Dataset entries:
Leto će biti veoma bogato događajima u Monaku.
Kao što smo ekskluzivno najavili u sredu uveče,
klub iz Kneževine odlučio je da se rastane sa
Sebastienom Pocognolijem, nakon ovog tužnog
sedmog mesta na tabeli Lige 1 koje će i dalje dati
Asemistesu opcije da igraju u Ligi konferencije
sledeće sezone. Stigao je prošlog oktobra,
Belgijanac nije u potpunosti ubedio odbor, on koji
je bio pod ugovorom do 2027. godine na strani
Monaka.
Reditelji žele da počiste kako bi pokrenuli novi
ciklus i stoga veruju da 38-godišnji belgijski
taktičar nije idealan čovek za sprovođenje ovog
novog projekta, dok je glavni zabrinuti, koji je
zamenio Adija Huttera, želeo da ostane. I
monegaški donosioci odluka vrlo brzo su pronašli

...

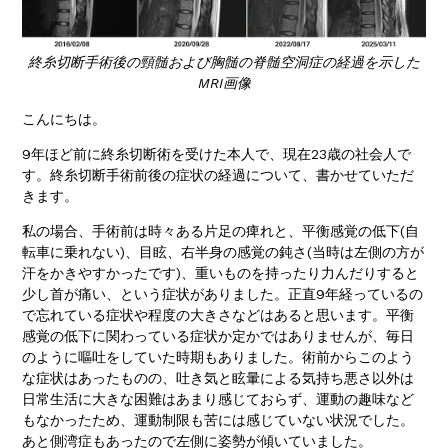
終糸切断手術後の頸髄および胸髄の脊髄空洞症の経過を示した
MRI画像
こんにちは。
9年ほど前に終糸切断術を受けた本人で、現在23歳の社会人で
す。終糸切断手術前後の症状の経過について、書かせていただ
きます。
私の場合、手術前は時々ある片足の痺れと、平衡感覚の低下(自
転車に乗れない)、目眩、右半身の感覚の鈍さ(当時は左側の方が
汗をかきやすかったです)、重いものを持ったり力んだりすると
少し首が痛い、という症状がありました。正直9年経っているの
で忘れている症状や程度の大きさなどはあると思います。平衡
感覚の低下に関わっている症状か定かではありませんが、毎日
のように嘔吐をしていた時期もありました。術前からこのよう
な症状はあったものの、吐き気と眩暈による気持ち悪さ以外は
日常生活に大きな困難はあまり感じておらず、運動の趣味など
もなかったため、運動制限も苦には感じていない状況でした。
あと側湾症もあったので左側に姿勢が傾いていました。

---

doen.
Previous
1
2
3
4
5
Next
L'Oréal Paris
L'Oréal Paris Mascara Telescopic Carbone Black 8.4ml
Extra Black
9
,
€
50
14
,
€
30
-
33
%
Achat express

*What you have to do*. Give back the records above exactly, limited to the lines between the one holding "日常生活に大きな困難はあまり感じておらず、運動の趣味など" and the one holding "あと側湾症もあったので左側に姿勢が傾いていました。", inclusive.

*Expected answer*.
日常生活に大きな困難はあまり感じておらず、運動の趣味など
もなかったため、運動制限も苦には感じていない状況でした。
あと側湾症もあったので左側に姿勢が傾いていました。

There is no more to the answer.